BRELAND goes experimental with Project 2024.

Image: Henry Ammann.

In 2019, BRELAND hit the ground running with his platinum-selling debut single, “My Truck”, its success fuelled by social media buzz. Two EPs and an album followed, as well as collaborations with the likes of Keith Urban and Shania Twain. This month he released his latest EP, Project 2024.

BRELAND uses the term Cross Country to describe his unique reimagining of country music that fuses it with elements of gospel, hip-hop and R&B, so it was an obvious choice of title for his debut album. Looking back, BRELAND is proud of how sonically innovative 2022’s Cross Country was – “we did a really good job of playing around with country music and other genres” – but is conscious that he had yet to find his feet in the industry. “I was still trying to figure out what my place in country music was. I was thinking a lot about how people were going to perceive what I was making.” In the intervening two years, he has become more self-assured. “I really just want to make songs that feel, first and foremost, great to me. And then from there, I hope that people enjoy them. But if nothing else, I've got to be able to love it from the jump.”  However, he didn’t feel the time was right for a second album, preferring to limit Project 2024 to a more concise six-song format. “When it comes to the sophomore album, you want to come into it with some momentum.

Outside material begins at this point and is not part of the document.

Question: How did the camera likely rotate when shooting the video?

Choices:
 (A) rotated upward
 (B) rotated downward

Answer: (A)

I would love to come into an album with a couple of songs that are doing really well. I felt the EP was a good compromise because I do want to be able to get songs out to my fans.”

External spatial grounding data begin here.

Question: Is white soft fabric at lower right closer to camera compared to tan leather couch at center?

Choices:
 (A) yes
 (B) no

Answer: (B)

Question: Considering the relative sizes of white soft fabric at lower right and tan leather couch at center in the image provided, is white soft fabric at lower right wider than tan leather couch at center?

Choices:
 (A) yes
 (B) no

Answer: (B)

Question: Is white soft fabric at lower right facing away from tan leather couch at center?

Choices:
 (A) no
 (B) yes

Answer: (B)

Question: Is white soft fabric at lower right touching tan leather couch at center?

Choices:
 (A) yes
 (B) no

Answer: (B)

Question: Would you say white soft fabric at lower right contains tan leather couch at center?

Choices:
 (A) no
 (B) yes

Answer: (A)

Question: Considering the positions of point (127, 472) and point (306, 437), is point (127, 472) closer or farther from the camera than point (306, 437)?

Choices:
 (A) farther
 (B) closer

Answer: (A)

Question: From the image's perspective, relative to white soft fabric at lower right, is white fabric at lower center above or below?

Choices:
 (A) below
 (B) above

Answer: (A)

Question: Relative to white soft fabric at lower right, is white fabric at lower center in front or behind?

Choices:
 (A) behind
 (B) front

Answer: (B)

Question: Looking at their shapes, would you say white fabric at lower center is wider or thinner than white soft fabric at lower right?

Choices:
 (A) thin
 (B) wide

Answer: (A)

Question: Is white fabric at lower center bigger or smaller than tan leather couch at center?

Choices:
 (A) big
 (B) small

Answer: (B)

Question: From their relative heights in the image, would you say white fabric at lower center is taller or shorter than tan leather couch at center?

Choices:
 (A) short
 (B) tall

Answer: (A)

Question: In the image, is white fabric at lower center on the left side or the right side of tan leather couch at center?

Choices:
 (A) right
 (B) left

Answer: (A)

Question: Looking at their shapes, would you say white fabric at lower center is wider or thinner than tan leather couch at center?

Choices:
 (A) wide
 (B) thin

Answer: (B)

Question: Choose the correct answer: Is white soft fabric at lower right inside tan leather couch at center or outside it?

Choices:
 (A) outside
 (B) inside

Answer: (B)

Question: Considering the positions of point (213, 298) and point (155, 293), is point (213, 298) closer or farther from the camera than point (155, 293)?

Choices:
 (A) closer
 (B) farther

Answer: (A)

Project 2024 was inspired by a visit to Selma, Alabama, the home of his great-grandparents as well as a key site of the civil rights movement, leading him to see his own family’s story within the larger history of the African American community. The resulting songs are elevated by lyrics that are more profound than before. “It's definitely more of a concerted effort to be real, to be a little bit more honest in these songs. The thing that differentiates a country song from a pop song is that the lyric tends to go a little deeper.” A natural musician, BRELAND admits that writing the melody comes more easily to him but he now realizes how essential strong lyrics are. “When you have a great melody and a great lyric together, you're more likely to make a song that people can connect with on multiple levels.” Another case in point is “Run”, a song that predates Cross Country but whose time has now come. “I was going back through some of these older songs, and was like, wow! ‘Run’ really resonates with where I am now: it's a song about wanting to be a little bit more responsible, being a little bit older, recognizing that the way that I used to go out and party at the beginning of my career isn't really sustainable for me at this point. Also, just shifting toward being ready for, and open to, more legitimate connections on the relationship front as well.”

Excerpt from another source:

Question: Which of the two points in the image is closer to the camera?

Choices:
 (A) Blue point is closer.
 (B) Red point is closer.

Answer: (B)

I’ve expanded in some new directions on songs like ‘Motion’, which to my knowledge is the first ever country and Afrobeats fusion – I’ve never heard anybody do that before.
— BRELAND

Project 2024 develops on Cross Country’s genre-hopping foundations while encompassing different styles and influences. “I've expanded in some new directions on songs like ‘Motion’, which to my knowledge is the first ever country and Afrobeats fusion – I've never heard anybody do that before,” he says. “Motion” was written during a spontaneous visit to the UK earlier this year, as BRELAND explains. “I was out in Seoul, Korea working on some K-pop music, and I had a flight back to Nashville, and literally while I was at the airport, I realized that I would rather just go to the UK. So I cancelled my flight and then booked a new one out to London, literally two hours before I was ready to take off. I was following my heart, which is something that I wanted to give myself space to do this summer, taking some time off to be able to freely travel and experience life.” It turns out that a holiday for BRELAND doesn’t necessarily mean a holiday from composing – before long he had contacted his publishers to arrange some writing sessions in London.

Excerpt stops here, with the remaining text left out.